Inflammation has long been considered a hallmark of cancer, both for its ability to intervene in cancer initiation and to sustain cancer progression. Recently, the discovery of the resolution of inflammation opened the way for new therapeutic possibilities that, rather than block the inflammatory response, could instead support the induction of resolution of the inflammation.

Among others, Specialized Pro-resolving Mediators (SPMs) are “bioactive lipids” already described as key players in regulating inflammatory response and tissue homeostasis in several physiologic and pathologic conditions, by acting on several cell types in the context of inflammatory reactions. The present review focused on the possibility that SPMs could shape the TME, to affect cancer cell growth and progression.

Strong evidence has been provided supporting the possibility that SPMs act on the innate immune cell compartment infiltrating tumors from an anti-cancer perspective (Figure 1).

Figure 1

Effect of SPMs on TME components.

Indeed, SPMs favor the reduction of the inflammatory response and the acquisition of a “pro-resolving” phenotype in these cells, which contributes to the anti-tumor response. Less data are available on the effects of SPMs on the adaptive immune compartment, and no clear definition of the function of SPMs in the context of an adaptive anti-cancer response has been defined (Figure 1).
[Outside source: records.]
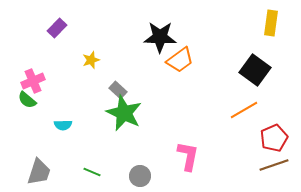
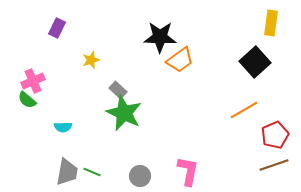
purple rectangle: rotated 18 degrees counterclockwise
black square: moved 8 px up; rotated 12 degrees clockwise
cyan semicircle: moved 2 px down
red pentagon: moved 1 px right, 3 px up
pink L-shape: moved 15 px down
gray trapezoid: moved 28 px right; rotated 8 degrees counterclockwise
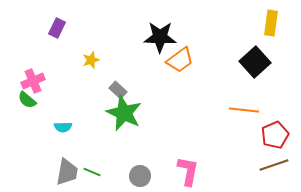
orange line: rotated 36 degrees clockwise
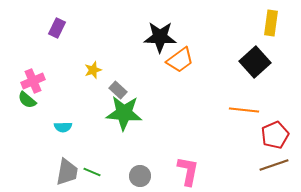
yellow star: moved 2 px right, 10 px down
green star: rotated 21 degrees counterclockwise
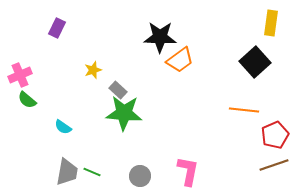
pink cross: moved 13 px left, 6 px up
cyan semicircle: rotated 36 degrees clockwise
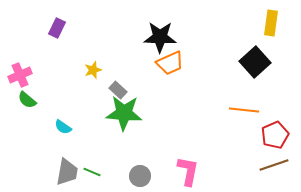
orange trapezoid: moved 10 px left, 3 px down; rotated 12 degrees clockwise
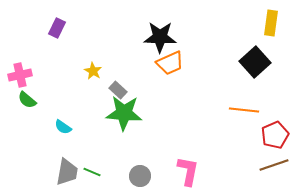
yellow star: moved 1 px down; rotated 24 degrees counterclockwise
pink cross: rotated 10 degrees clockwise
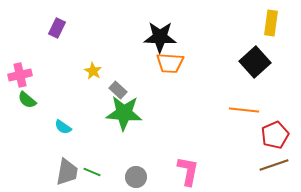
orange trapezoid: rotated 28 degrees clockwise
gray circle: moved 4 px left, 1 px down
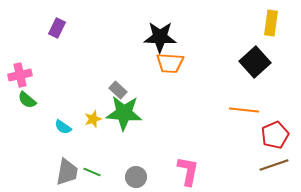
yellow star: moved 48 px down; rotated 24 degrees clockwise
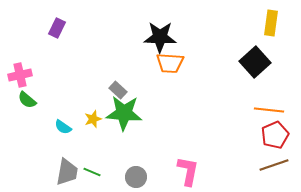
orange line: moved 25 px right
Interestingly, SPMs have been described to act on various other cells constituting tumor stroma (Figure 1). Consistently with their natural anti-fibrotic and anti-angiogenic properties, SPMs have been described as able to counteract the CAF ability to sustain cancer progression and to dampen the angiogenic response vital for cancer dissemination.

Although further studies are needed to define the role of these bioactive lipids in cancer, they appear to be a potential and promising approach to fight cancer progression.